Why has the US rig count declined to 3-year lows?

The decline to 3-year lows reflects several factors including volatile oil and gas prices, economic uncertainty, and improved drilling efficiency. Over the past month, there has been a noticeable change in rig activity, with the rig count decreasing as companies respond to market conditions. This change has occurred over a relatively short period of time, highlighting how quickly industry trends can shift. Companies have become more selective about new projects, focusing on their most profitable acreage. Additionally, technological advances mean fewer rigs are needed to maintain production levels, as modern drilling techniques can extract more resources per well than previous methods. Historically, U.S. oil rigs peaked in late 2014 at as high as 1609, illustrating the cyclical nature of the industry. Within two years of this peak, the count sharply declined to 325, demonstrating the volatility and rapid adjustments characteristic of the sector. The total number of active oil rigs globally in 2024 averages 1,734, about half the number in 2014.

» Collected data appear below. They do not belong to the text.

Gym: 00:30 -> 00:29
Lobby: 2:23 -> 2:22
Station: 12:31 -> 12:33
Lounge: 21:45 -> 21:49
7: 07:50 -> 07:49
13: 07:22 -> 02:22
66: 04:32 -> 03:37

How does the reduced rig count affect working interest owners?

Reduced rig activity can impact working interest owners in multiple ways. Changes in rig count over time can signal shifts in industry trends, affecting both short-term and long-term investment opportunities. While fewer active projects may limit new investment opportunities, it can also create attractive entry points for quality assets at lower valuations. Working interest owners can access relevant rig count data and historical trends to make informed decisions about where and when to invest. The key is focusing on projects in proven basins with existing infrastructure and strong geological data, where the risk-return profile remains favorable even in a challenging market environment.

What makes the Permian basin so important to US drilling activity?

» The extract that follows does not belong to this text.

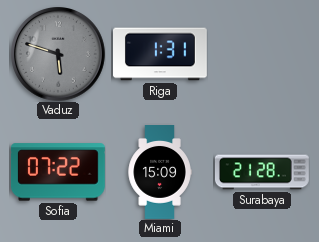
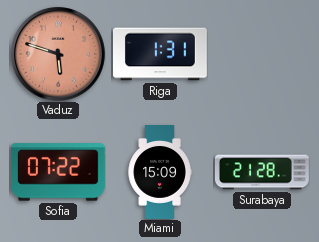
Vaduz dial: grey -> salmon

The Permian basin represents America’s most prolific and the largest shale oil region, historically driving much of the growth in US oil production over the past decade. With 256 active rigs (despite recent declines), it still accounts for nearly half of all US drilling activity. The basin’s importance stems from its proven reserves, the strategic location which provides access to major infrastructure and facilitates high production, and relatively low breakeven costs compared to other regions. The U.S. oil rig count was at 418 as of October 17, 2025, down from 481 one year ago. The Eagle Ford basin ranks second in the number of oil rigs in the United States, further highlighting the importance of regional contributions to the nation's energy output.

Should investors be concerned about the current drilling slowdown?

While the current slowdown presents challenges, it may also create opportunities for informed investors. The industry is experiencing a period of adjustment, reflecting a change in drilling activity over time rather than a permanent decline. For those considering domestic drilling and operating investments, the focus should be on projects with strong fundamentals, experienced operators, and locations in proven basins where operational efficiency and existing infrastructure provide competitive advantages. Investors can use current data on rig counts and activity trends to identify opportunities that may arise during this time of transition.